The function evaluates the number 17 by checking divisibility from 2 to 16. Since 17 has no divisors other than one and itself, the method returns true, prompting the output "17 is prime."

Time Complexity Analysis:

Java's brute-force prime number program operates in Java with O(n) time complexity, implying linear growth in divisibility checks proportional to the input size. This characteristic restricts its efficiency in large-scale scenarios but suits smaller inputs and educational purposes.

• The brute-force prime number program in Java operates with O(n) time complexity, where n is the number being tested.
• This linear time means the number of divisibility checks grows proportionally with the input size.
• While inefficient for large inputs, this method remains practical for small ranges and learning purposes.

When to Use the Brute-Force Method?

You should apply this method when learning foundational programming concepts or running correctness tests on small numbers with minimal performance demands.
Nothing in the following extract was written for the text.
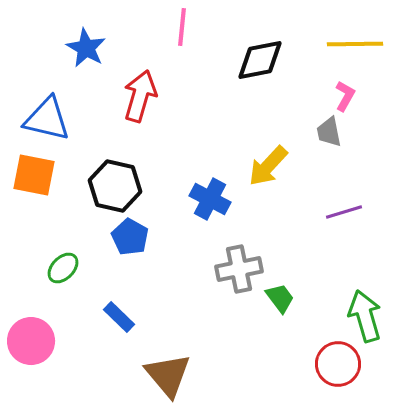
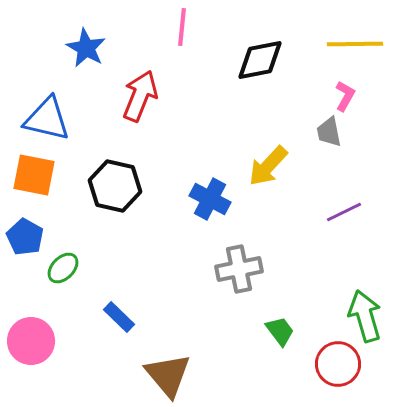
red arrow: rotated 6 degrees clockwise
purple line: rotated 9 degrees counterclockwise
blue pentagon: moved 105 px left
green trapezoid: moved 33 px down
Additionally, understanding this approach is beneficial before exploring optimized JavaScript, ReactJS, or Node.js algorithms.

• Use this method when introducing fundamental programming concepts like loops and conditionals.
• It is suitable for validating small numbers where performance isn’t critical.
• Understanding brute-force primes aids transitioning to optimized algorithms in JavaScript, ReactJS, and Node.js environments.

Example Scenario

Suppose you’re developing a simple web application using ReactJS and want to validate user inputs as prime numbers before submission. Implementing this brute-force prime number program in Java can quickly help you prototype the backend logic. You can later translate this logic into JavaScript or Node.js for client-side or server-side validation.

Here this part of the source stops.